Nearly all of us will have encountered terms with “interest” in their names on numerous occasions, be it at a bank, a car dealership or an electronics store. But what are interest rates exactly, and what do the various terms containing the word “interest” mean? We're going to take a detailed look at the most important types of interest.

Interest is the price charged for borrowing money. The level of interest depends on the agreed interest rate. This interest rate is usually represented by a percentage figure, with “percent” meaning “per one hundred” and it determines the level of interest calculated on the amount deposited or borrowed.

Let’s now turn to the matter of specific interest rate terms, starting with the deposit rate: People save money in their bank accounts and banks can pay interest to account holders on the deposited money.

The rate of interest applied depends on the general interest rate level as well as on the size of the deposit. In addition, it is generally the case that: the longer savers forgo access to their money, the higher the interest rate will be.

Now let's suppose you wish to buy something that costs more than you actually have at your disposal. In such cases you can borrow money, for example through a bank loan.

To this end, the borrower, has to pay the bank interest on the loan. The level of the lending rate, as this interest rate is known, will depend, among other things, on the creditworthiness of the borrower. The higher the risk for the bank in terms of the borrower potentially defaulting on the loan, the higher the interest rate will be. The level of the interest rate levied also depends on the term of the loan. The longer the bank provides the money, the higher the interest rate.

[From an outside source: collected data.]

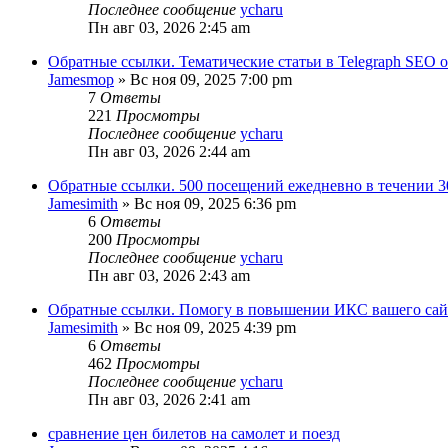
Последнее сообщение
ycharu
Пн авг 03, 2026 2:45 am
Обратные ссылки. Тематические статьи в Telegraph SEO 
Jamesmop
»
Вс ноя 09, 2025 7:00 pm
7
Ответы
221
Просмотры
Последнее сообщение
ycharu
Пн авг 03, 2026 2:44 am
Обратные ссылки. 500 посещений ежедневно в течении 3
Jamesimith
»
Вс ноя 09, 2025 6:36 pm
6
Ответы
200
Просмотры
Последнее сообщение
ycharu
Пн авг 03, 2026 2:43 am
Обратные ссылки. Помогу в повышении ИКС вашего сай
Jamesimith
»
Вс ноя 09, 2025 4:39 pm
6
Ответы
462
Просмотры
Последнее сообщение
ycharu
Пн авг 03, 2026 2:41 am
сравнение цен билетов на самолет и поезд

Some costs attached to a loan are, however, not immediately recognisable. For instance, it may be the case that the actual amount paid out to the borrower is less than the specified loan amount. Moreover, the borrower may be charged an additional fee on top of the loan amount. The effective annual interest rate, as it is known, encompasses all the costs attached to a given loan. Banks, as well as car dealerships or electronics stores are all obliged to state the effective annual interest rate charged on a purchase so that the consumer can compare rates among different providers.

But there’s another type of interest rate besides the ones already mentioned here, and this interest rate has a huge impact on all the other rates: The key interest rate - also known as the key rate, or policy rate. When banks are in need of funds, they have to borrow from the central bank as the bank of last resort and they have to pay interest on this borrowed money. The level of interest charged as a percentage of the amount borrowed is referred to as the key interest rate. In the euro area, it is set by the Governing Council of the European Central Bank. Its level is always set with a view to remaining the purchasing power of the euro stable.

The key rate has an impact on all other interest rates in an economy and therefore also has an effect on all economic activities. When the central bank raises the key rate, commercial banks respond by raising the interest rates for their customers. This pushes up the cost of loans for customers and makes saving more rewarding. As a result, the level of demand in the economy tends to go down, thus dampening inflation. Conversely, falling interest rates lead to an increased appetite for credit and reduce the incentive to save. The level of demand in the economy thus increases, which tends to make prices go up faster.

The development of prices is measured by the inflation rate. This is important in connection with two other interest rate concepts, the nominal and the real interest rate. The stated interest rates are referred to as nominal interest rates. If the inflation rate is deducted from these, they are referred to as real interest rates.

It follows that not all interest is the same. Savers welcome high interest rates, while borrowers are glad about low lending rates.

And everyone, be it banks, enterprises, consumers or the government, observes the policy rate as an important signal for the economy.